On a breadboard, that could look like this:

LoPy4 reset circuit on a breadboard

Since this configuration allows full control over the ESP32, remote deployment should work out of the box, if you use the lopy4-uart preconfiguration.

LoPy4 with pycom Expansion Board 3.0/3.1

The pycom Expansion Board uses a custom Serial-to-USB interface to provide additional functionality for the MicroPython distribution on the LoPy4. It does not include the reset circuitry required by esptool, and therefore it is not possible to automate the firmware upload process. However, once the firmware is installed, you can use the board, even remotely. The following steps explain how you can build and flash the firmware manually.

Note: This will delete the MicroPython installation on your LoPy4. To restore it, you have to re-flash the MicroPython firmware which can be found here. You can also read up on the esptool read_flash to make a full backup.

Step 1: Install esptool

The esptool is available either via pip install or directly on some Linux distributions like Debian:

# Via pip
pip install esptool
# Debian: Via apt
sudo apt install esptool

Step 2: Build the firmware

ChirpOTLE's chirpotle.sh scripts contains some code to manage dependencies, therefor it is the easiest to use that code to build the firmware images. You can trigger this by creating an empty controller configuration using:

chirpotle.sh confeditor

And then running deploy with this empty configuration file. It will build all variants of the firmware:

chirpotle.sh deploy --conf your-empty-config-name

You should now have a folder node/companion-app/riot-apps/chirpotle-companion/dist.

Step 3: Preparing the LoPy 4

To kick the ESP32 into bootloader mode, you need to pull GPIO0 low while resetting the device. The easiest way to do this on the expansion board is to connect a wire from GND to p2 (which is GPIO0) and to then press the reset button on the LoPy4:

Pulling GPIO0 low

It is also a good idea to remove all jumpers except for tx and rx.

You can verify that the ESP32 has entered the bootloader mode by connecting with a serial monitor (baudrate 115200) to the device during the reset. It should print something like:

Jun  8 2016 00:22:57

rst:0x1 (POWERON_RESET),boot:0x3 (DOWNLOAD_BOOT(UART0/UART1/SDIO_REI_REO_V2))
waiting for download

Alternatively, you could run esptool with the read_mac command to check if it can connect to the ESP32. If successful, it will print its WiFi MAC address:

# Assuming you only have one serial port, otherwise add -p /dev/something
esptool read_mac

Step 4: Flashing the firmware

Navigate to that dist folder mentioned in step 2. From there, run the following command via esptool:

esptool write_flash  0x8000 partitions.bin \
                    0x10000 chirpotle-companion.elf.bin

If it cannot connect, reset your LoPy4 again and make sure you pulled the right pin low.

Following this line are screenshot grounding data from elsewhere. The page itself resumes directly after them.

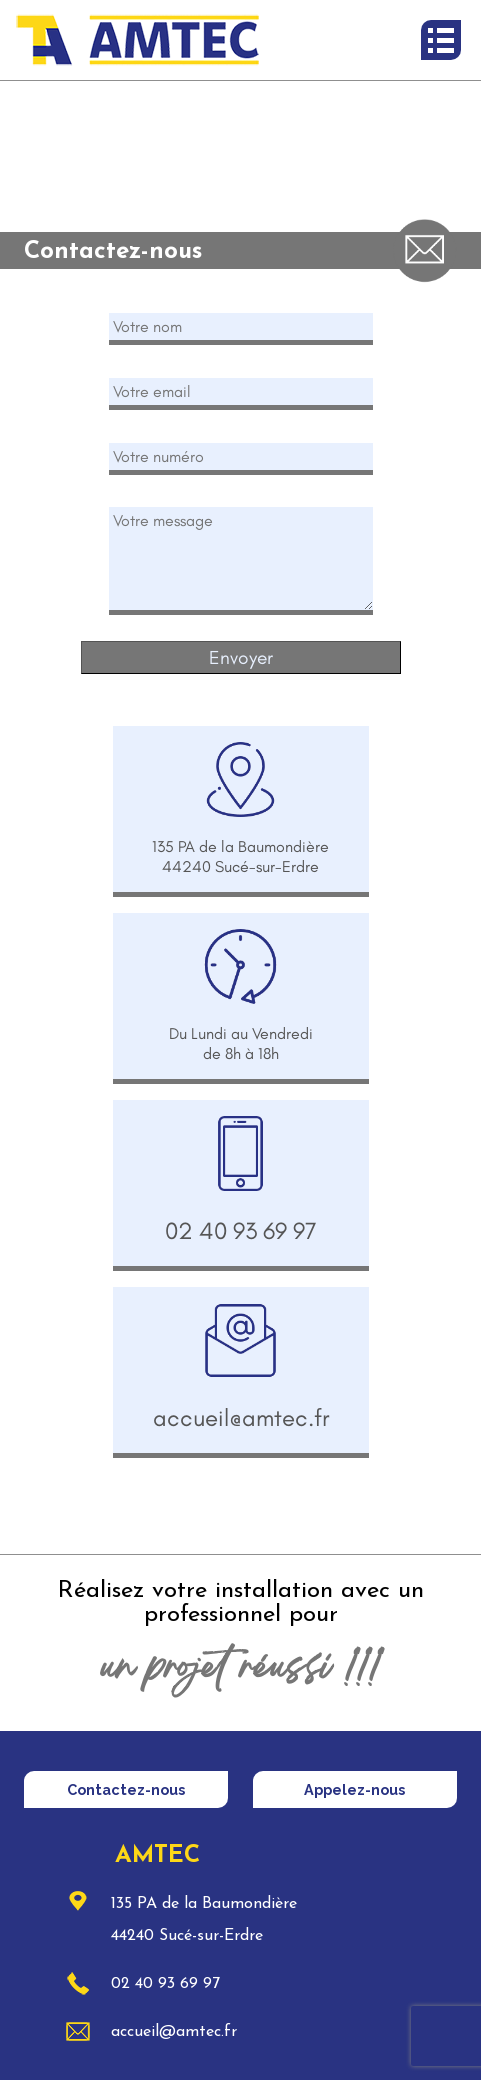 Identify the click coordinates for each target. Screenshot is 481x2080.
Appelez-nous (354, 1789)
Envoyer (241, 657)
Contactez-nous (126, 1789)
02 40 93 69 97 (161, 1984) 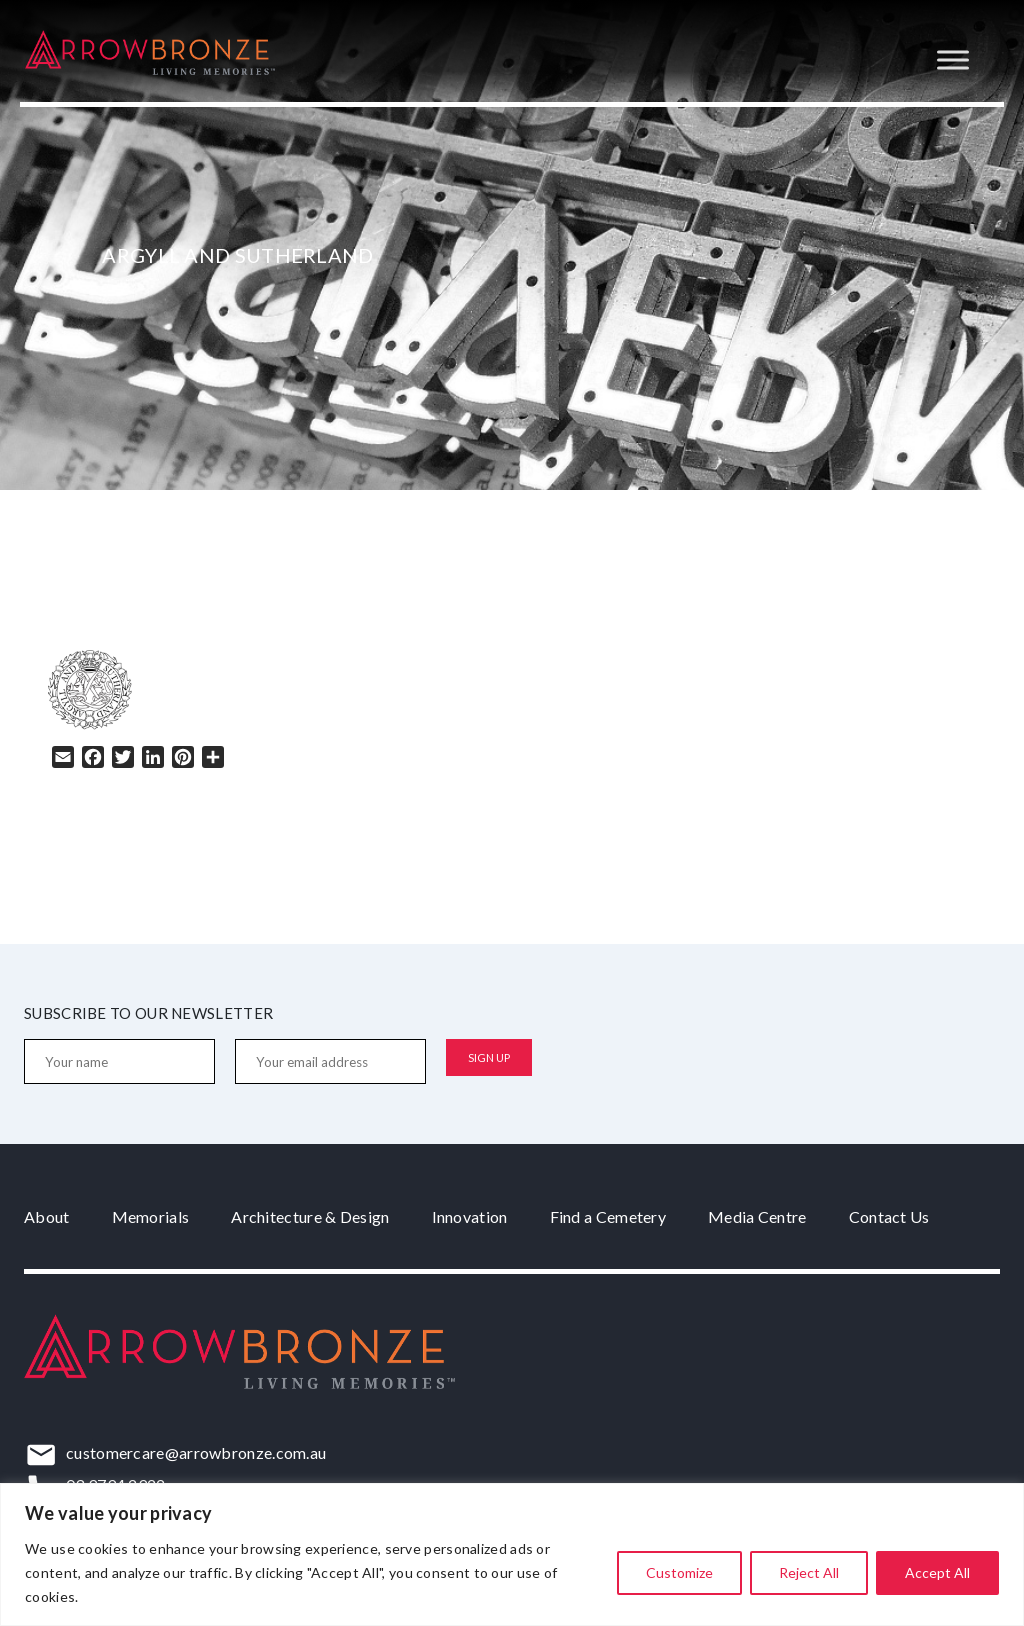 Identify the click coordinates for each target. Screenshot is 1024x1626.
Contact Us (889, 1216)
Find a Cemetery (608, 1216)
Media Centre (757, 1216)
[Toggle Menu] (953, 59)
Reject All (809, 1572)
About (47, 1216)
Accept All (937, 1572)
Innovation (470, 1216)
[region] (512, 1554)
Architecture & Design (310, 1216)
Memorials (151, 1216)
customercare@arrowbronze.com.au (196, 1452)
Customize (679, 1572) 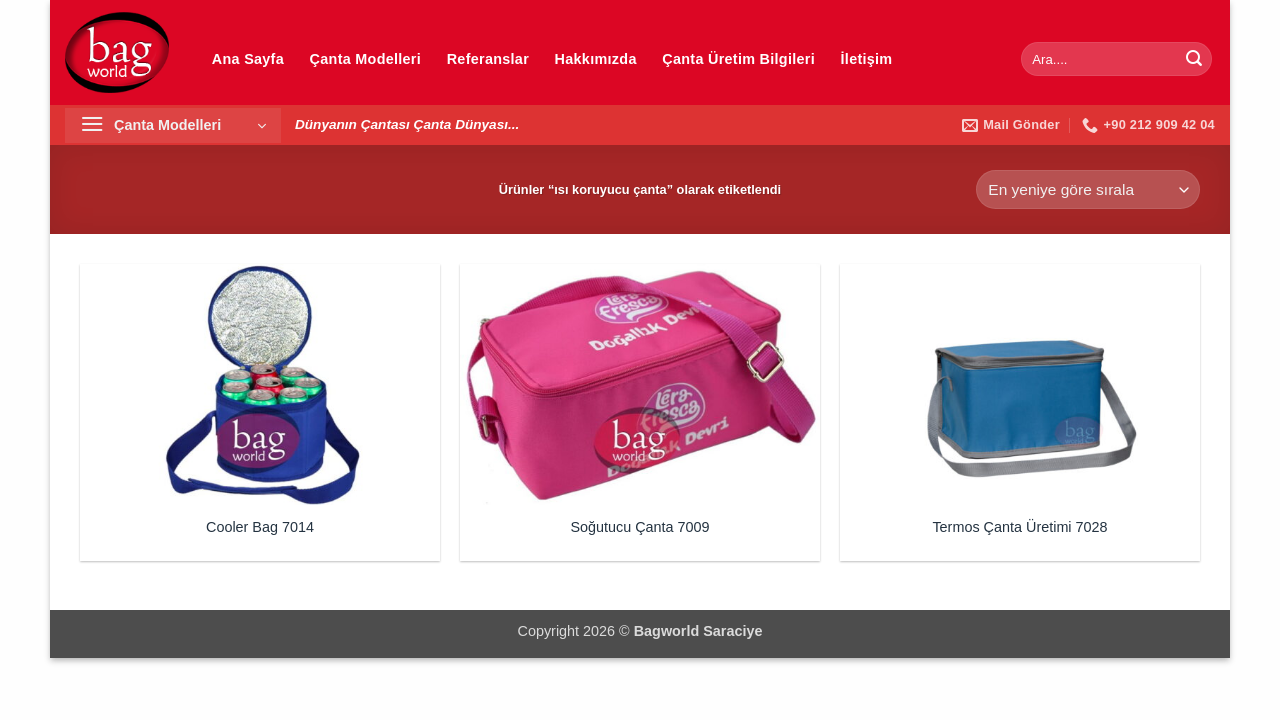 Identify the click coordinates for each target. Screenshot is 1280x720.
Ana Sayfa (248, 59)
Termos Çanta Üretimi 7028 (1019, 527)
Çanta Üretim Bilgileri (738, 59)
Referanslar (488, 59)
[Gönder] (1194, 59)
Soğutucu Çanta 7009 (639, 527)
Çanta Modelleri (365, 59)
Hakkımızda (596, 59)
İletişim (867, 59)
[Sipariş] (1088, 189)
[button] (173, 125)
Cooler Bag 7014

After the firmware has been flashed successfully, you have to remove the wire to boot into the firmware again.

Done: You can now attach the LoPy4 to the node where you want to use it. If you keep it on your local machine, remeber to reset it after removing the GPIO0 cable.

Tip: To use a configuration based on the Expansion Board remotely, you have to flash the ChirpOTLE firmware locally as explained above. Once that is done, you can attach the board at the remote location. To avoid trouble when using chirpotle.sh deploy, you can create two controller configurations: The first one is deploy-only, which does not include pre-flashed devices like the LoPy4. The second controller configuration includes all boards. For chirpotle deploy, use the first configuration, for everything else (interactive, notebook, ...), use the configurations with all boards in it. This will skip the boards without support for remote flashing during deployment.